また、中年期から高齢期にかけて喫煙を続けていた人は、喫煙しなかった人より認知症になるリスクは高いものの、中年期に喫煙していても高齢期にやめた人は、リスクの増加はみられなかったという結果でした。

このように、現在喫煙していても今から禁煙することで、認知症の発症リスクを増やさないことにつながると言えます。

では、受動喫煙による影響はあるのでしょうか。受動喫煙とは、本人は喫煙をしていなくても、喫煙している人から吐き出された煙(呼出煙)や、たばこから立ち上る煙(副流煙)を吸い込んでしまうことを言います。

受動喫煙による影響は、がん、脳卒中、虚血性心疾患、乳幼児突然死症候群などが引き起こされることが明らかになっています。¹⁾また、動脈硬化、脳卒中、高血圧、糖尿病などは認知症の要因となります。

実際に喫煙していないのだから、受動喫煙のほうが害は軽いのでは?と思われる方もいらっしゃるかもしれません。しかし、受動喫煙を続けることで、大量の有害物質を吸い込むことになります。
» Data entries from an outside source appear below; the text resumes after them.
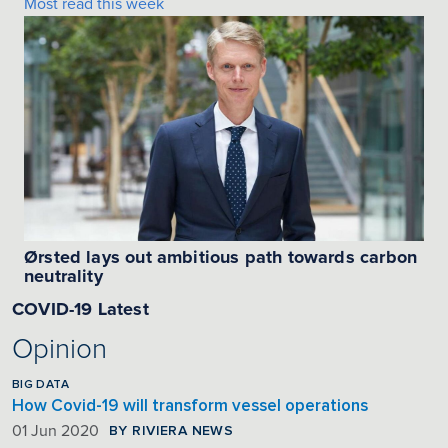
Most read this week
Ørsted lays out ambitious path towards carbon
neutrality
COVID-19 Latest
Opinion
BIG DATA
How Covid-19 will transform vessel operations
BY RIVIERA NEWS
01 Jun 2020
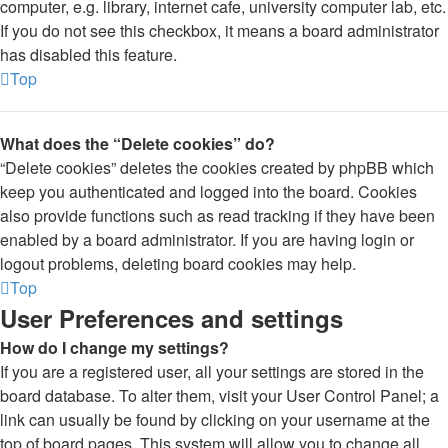
computer, e.g. library, internet cafe, university computer lab, etc.
If you do not see this checkbox, it means a board administrator
has disabled this feature.
Top
What does the “Delete cookies” do?
“Delete cookies” deletes the cookies created by phpBB which
keep you authenticated and logged into the board. Cookies
also provide functions such as read tracking if they have been
enabled by a board administrator. If you are having login or
logout problems, deleting board cookies may help.
Top
User Preferences and settings
How do I change my settings?
If you are a registered user, all your settings are stored in the
board database. To alter them, visit your User Control Panel; a
link can usually be found by clicking on your username at the
top of board pages. This system will allow you to change all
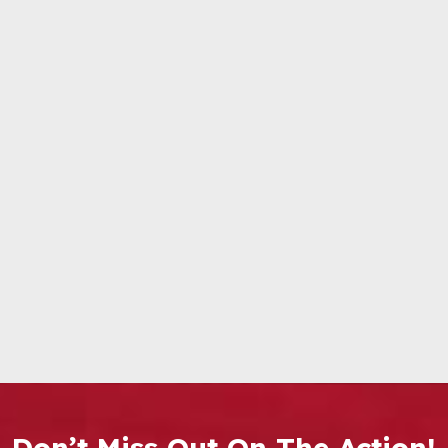
Don’t Miss Out On The Action!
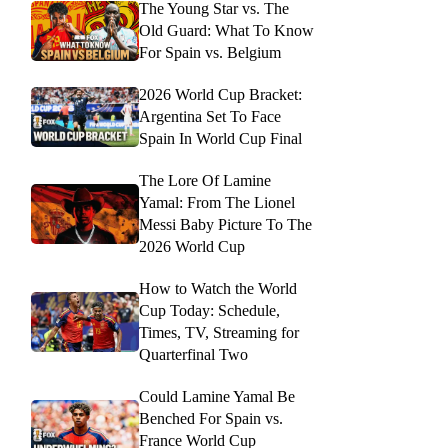
The Young Star vs. The
Old Guard: What To Know
For Spain vs. Belgium
2026 World Cup Bracket:
Argentina Set To Face
Spain In World Cup Final
The Lore Of Lamine
Yamal: From The Lionel
Messi Baby Picture To The
2026 World Cup
How to Watch the World
Cup Today: Schedule,
Times, TV, Streaming for
Quarterfinal Two
Could Lamine Yamal Be
Benched For Spain vs.
France World Cup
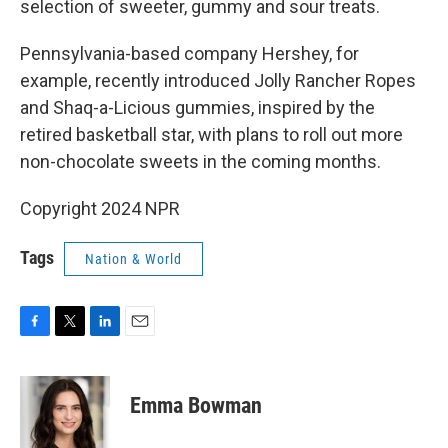
selection of sweeter, gummy and sour treats.
Pennsylvania-based company Hershey, for
example, recently introduced Jolly Rancher Ropes
and Shaq-a-Licious gummies, inspired by the
retired basketball star, with plans to roll out more
non-chocolate sweets in the coming months.
Copyright 2024 NPR
Tags
Nation & World
F
T
L
E
a
w
i
m
c
i
n
a
e
t
k
i
Emma Bowman
b
t
e
l
o
e
d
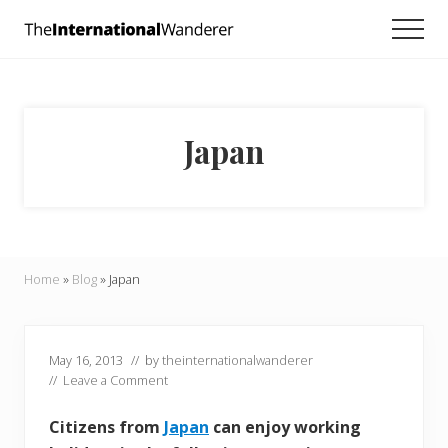
Menu
Skip
Skip
Skip
Men
to
to
to
Everything
main
primary
footer
you
need
content
sidebar
to
know
Japan
about
traveling
the
world.
For
dreamers
and
Home
»
Blog
»
Japan
doers.
May 16, 2013
// by
theinternationalwanderer
//
Leave a Comment
Citizens from
Japan
can enjoy working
その結果、受動喫煙であっても、上記のような影響があると言われています。例えば、家族が毎日たばこを吸っている人や、喫煙スペースのある飲食店の従業員として働いている人は、自分がたばこを吸っていなくても、受動喫煙をしている状態になります。

厚生労働省における平成29年国民健康・栄養調査報告⁴⁾によると、喫煙しない人が受動喫煙に遭遇する機会は、飲食店42.4%、遊技場37.3%、路上31.3%、職場30.1%という結果でした。

健康増進法が改正されて、受動喫煙をなくすための取り組みが、2019年7月から学校や病院、公共施設などは一部施行され、2020年4月1日より全面施行されます。